- _Exercise_
What is needed is an exact retyping of each entry, pictures excluded.

Exercise input: Begin

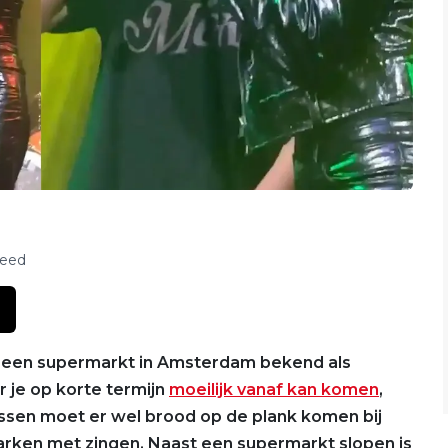
feed
 in een supermarkt in Amsterdam bekend als
 je op korte termijn
moeilijk vanaf kan komen
,
tussen moet er wel brood op de plank komen bij
harken met zingen. Naast een supermarkt slopen is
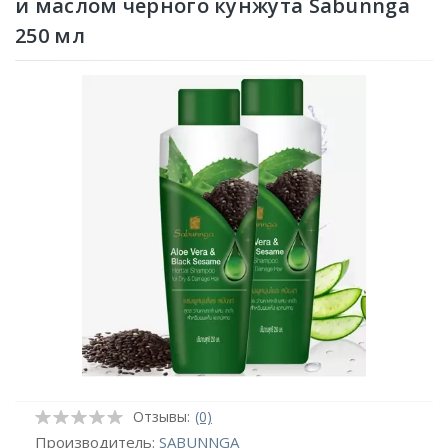
и маслом черного кунжута Sabunnga
250 мл
Отзывы:
(0)
Производитель:
SABUNNGA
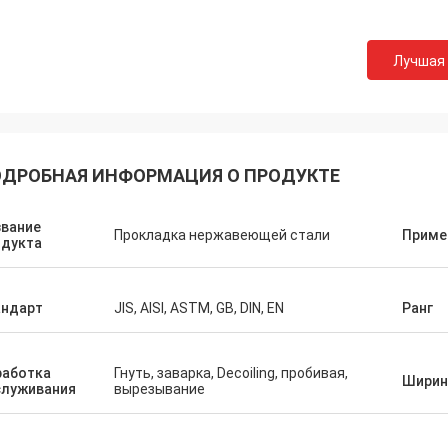
Лучшая
ДРОБНАЯ ИНФОРМАЦИЯ О ПРОДУКТЕ
звание
Прокладка нержавеющей стали
Приме
одукта
андарт
JIS, AISI, ASTM, GB, DIN, EN
Ранг
работка
Гнуть, заварка, Decoiling, пробивая,
Ширин
служивания
вырезывание
Hovig Аллан
Марк Ga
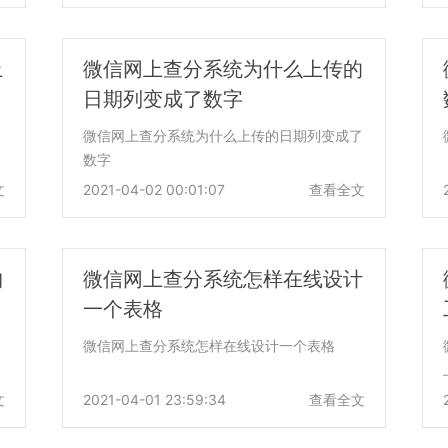
上
微信网上查分系统为什么上传的
日期列变成了数字
微信网上查分系统为什么上传的日期列变成了
数字
文
2021-04-02 00:01:07
查看全文
构
微信网上查分系统怎样在线设计
一个表格
微信网上查分系统怎样在线设计一个表格
文
2021-04-01 23:59:34
查看全文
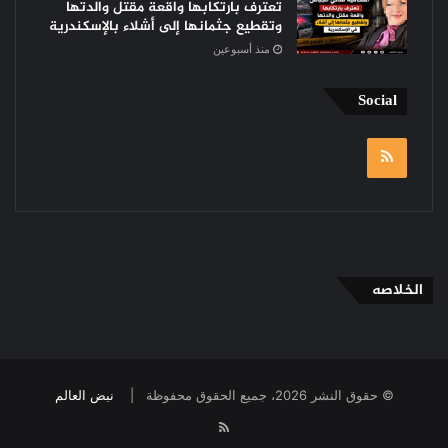
تعترف بارتكابها واقعة مقتل والدتها
وتقطيع جثمانها إلى أشلاء بالإسكندرية
منذ أسبوعين
Social
RSS
الخلاصه
© حقوق النشر 2026، جميع الحقوق محفوظة |
نبض العالم
RSS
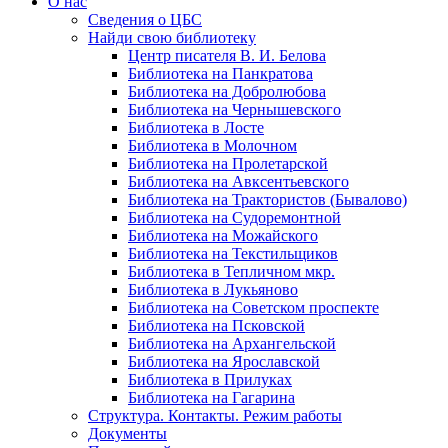
О нас
Сведения о ЦБС
Найди свою библиотеку
Центр писателя В. И. Белова
Библиотека на Панкратова
Библиотека на Добролюбова
Библиотека на Чернышевского
Библиотека в Лосте
Библиотека в Молочном
Библиотека на Пролетарской
Библиотека на Авксентьевского
Библиотека на Трактористов (Бывалово)
Библиотека на Судоремонтной
Библиотека на Можайского
Библиотека на Текстильщиков
Библиотека в Тепличном мкр.
Библиотека в Лукьяново
Библиотека на Советском проспекте
Библиотека на Псковской
Библиотека на Архангельской
Библиотека на Ярославской
Библиотека в Прилуках
Библиотека на Гагарина
Структура. Контакты. Режим работы
Документы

Exercise input: End

- _Result of the task_
feed
 in een supermarkt in Amsterdam bekend als
 je op korte termijn
moeilijk vanaf kan komen
,
tussen moet er wel brood op de plank komen bij
harken met zingen. Naast een supermarkt slopen is
и маслом черного кунжута Sabunnga
250 мл
Отзывы:
(0)
Производитель:
SABUNNGA
Лучшая
ДРОБНАЯ ИНФОРМАЦИЯ О ПРОДУКТЕ
звание
Прокладка нержавеющей стали
Приме
одукта
андарт
JIS, AISI, ASTM, GB, DIN, EN
Ранг
работка
Гнуть, заварка, Decoiling, пробивая,
Ширин
служивания
вырезывание
Hovig Аллан
Марк Ga
上
微信网上查分系统为什么上传的
日期列变成了数字
微信网上查分系统为什么上传的日期列变成了
数字
文
2021-04-02 00:01:07
查看全文
构
微信网上查分系统怎样在线设计
一个表格
微信网上查分系统怎样在线设计一个表格
文
2021-04-01 23:59:34
查看全文
تعترف بارتكابها واقعة مقتل والدتها
وتقطيع جثمانها إلى أشلاء بالإسكندرية
منذ أسبوعين
Social
RSS
الخلاصه
© حقوق النشر 2026، جميع الحقوق محفوظة |
نبض العالم
RSS
О нас
Сведения о ЦБС
Найди свою библиотеку
Центр писателя В. И. Белова
Библиотека на Панкратова
Библиотека на Добролюбова
Библиотека на Чернышевского
Библиотека в Лосте
Библиотека в Молочном
Библиотека на Пролетарской
Библиотека на Авксентьевского
Библиотека на Трактористов (Бывалово)
Библиотека на Судоремонтной
Библиотека на Можайского
Библиотека на Текстильщиков
Библиотека в Тепличном мкр.
Библиотека в Лукьяново
Библиотека на Советском проспекте
Библиотека на Псковской
Библиотека на Архангельской
Библиотека на Ярославской
Библиотека в Прилуках
Библиотека на Гагарина
Структура. Контакты. Режим работы
Документы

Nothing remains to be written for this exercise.